Toutefois, lorsque les préparations pour nourrissons ne sont pas nécessaires – en particulier lorsque les bébés deviennent des enfants en bas âge – ou pour choisir la marque à choisir, les parents ne reçoivent souvent pas suffisamment d'informations sur l'impact de ces préparations sur l'environnement.

La production et la consommation de formules ont des impacts environnementaux majeurs, mais malgré plusieurs tentatives d'experts et d'agences pour engager le débat, la prise de conscience et la recherche sur le sujet sont catastrophiques.

La semaine dernière, il a été révélé que le gouvernement américain avait tenté de bloquer une résolution de l’Assemblée mondiale de la Santé qui encouragerait l’allaitement au sein et limiterait la commercialisation trompeuse du lait en poudre.

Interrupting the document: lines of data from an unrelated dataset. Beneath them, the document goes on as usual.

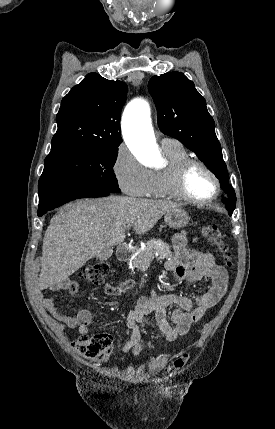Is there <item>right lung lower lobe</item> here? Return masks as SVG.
<instances>
[{
    "label": "right lung lower lobe",
    "mask_w": 275,
    "mask_h": 429,
    "mask_svg": "<svg viewBox=\"0 0 275 429\" xmlns=\"http://www.w3.org/2000/svg\"><path fill=\"white\" fill-rule=\"evenodd\" d=\"M109 194L110 192H106V191L90 190V189H83V188L62 191V192L50 195L46 198L40 199L38 216H42L47 211L53 210L54 208L59 207L74 199L87 198V197H104V196H108Z\"/></svg>",
    "instance_id": "98d812e1"
}]
</instances>
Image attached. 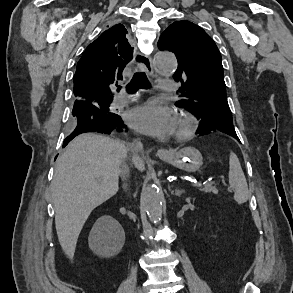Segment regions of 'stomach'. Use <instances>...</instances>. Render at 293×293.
<instances>
[{"mask_svg":"<svg viewBox=\"0 0 293 293\" xmlns=\"http://www.w3.org/2000/svg\"><path fill=\"white\" fill-rule=\"evenodd\" d=\"M162 159L174 167L189 173L198 171L203 163L200 151L191 146L184 147Z\"/></svg>","mask_w":293,"mask_h":293,"instance_id":"stomach-1","label":"stomach"}]
</instances>
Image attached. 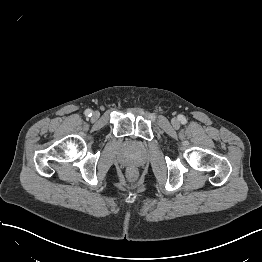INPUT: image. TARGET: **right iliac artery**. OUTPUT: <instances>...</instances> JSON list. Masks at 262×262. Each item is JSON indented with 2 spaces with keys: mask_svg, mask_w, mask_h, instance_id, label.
Wrapping results in <instances>:
<instances>
[{
  "mask_svg": "<svg viewBox=\"0 0 262 262\" xmlns=\"http://www.w3.org/2000/svg\"><path fill=\"white\" fill-rule=\"evenodd\" d=\"M85 115H86L87 117H91V116H92V111H91L90 109H87V110L85 111Z\"/></svg>",
  "mask_w": 262,
  "mask_h": 262,
  "instance_id": "82829eb1",
  "label": "right iliac artery"
}]
</instances>
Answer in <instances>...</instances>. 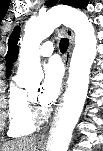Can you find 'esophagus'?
<instances>
[{"label":"esophagus","mask_w":103,"mask_h":151,"mask_svg":"<svg viewBox=\"0 0 103 151\" xmlns=\"http://www.w3.org/2000/svg\"><path fill=\"white\" fill-rule=\"evenodd\" d=\"M67 35L69 37L70 44H69L68 51H67V53L65 54V56L63 58L64 64H65V69H66V76H67V73H68L70 55H71V52H72V49H73V46H74V34H73V32L71 30H67ZM46 138H47V132L43 131L39 134V136L37 138V141L38 142H44L46 140Z\"/></svg>","instance_id":"34e87169"}]
</instances>
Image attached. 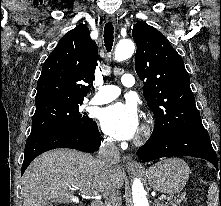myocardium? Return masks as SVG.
<instances>
[{"instance_id":"myocardium-1","label":"myocardium","mask_w":221,"mask_h":206,"mask_svg":"<svg viewBox=\"0 0 221 206\" xmlns=\"http://www.w3.org/2000/svg\"><path fill=\"white\" fill-rule=\"evenodd\" d=\"M148 132H149V127H148V125H145L143 130H142V134L137 139V142H140L148 134Z\"/></svg>"}]
</instances>
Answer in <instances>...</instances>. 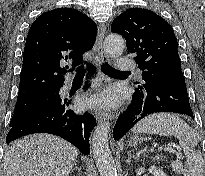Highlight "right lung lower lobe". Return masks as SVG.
<instances>
[{
	"label": "right lung lower lobe",
	"instance_id": "right-lung-lower-lobe-1",
	"mask_svg": "<svg viewBox=\"0 0 205 176\" xmlns=\"http://www.w3.org/2000/svg\"><path fill=\"white\" fill-rule=\"evenodd\" d=\"M89 69L94 70V66L91 65ZM69 104L70 100L61 98L58 91L11 127L7 144L28 134L49 133L66 139L83 154H89V136L96 125L95 118L89 113L75 114L67 109Z\"/></svg>",
	"mask_w": 205,
	"mask_h": 176
}]
</instances>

Les experts de la santé ont été naturellement outrés et, dans les jours qui ont suivi le rapport, les raisons pour lesquelles les politiques en faveur de l'allaitement au sein sont essentielles à la santé publique ont été précisées.

À ce stade, les avantages du lait maternel pour la santé ont fait l’objet d’une large publicité, mais l’allaitement ne concerne pas uniquement la santé mondiale. C'est aussi une question de durabilité. Même encore, l'allaitement est rarement considéré comme un problème environnemental.

Alison Stuebe, médecin en médecine maternelle et fœtale et présidente élue de l'Academy of Breastfeeding Medicine, estime que les implications environnementales de l'industrie des préparations lactées n'ont pas encore été mises en évidence.

"Je suis vraiment heureux que cela fasse de la publicité, parce que chaque jour, chaque fois qu'un bébé va au sein, une industrie de 70 milliards de dollars perd une vente. Beaucoup de gens ne réalisent pas qu'il y a un intérêt commercial ici", Stuebe a déclaré à Science AF.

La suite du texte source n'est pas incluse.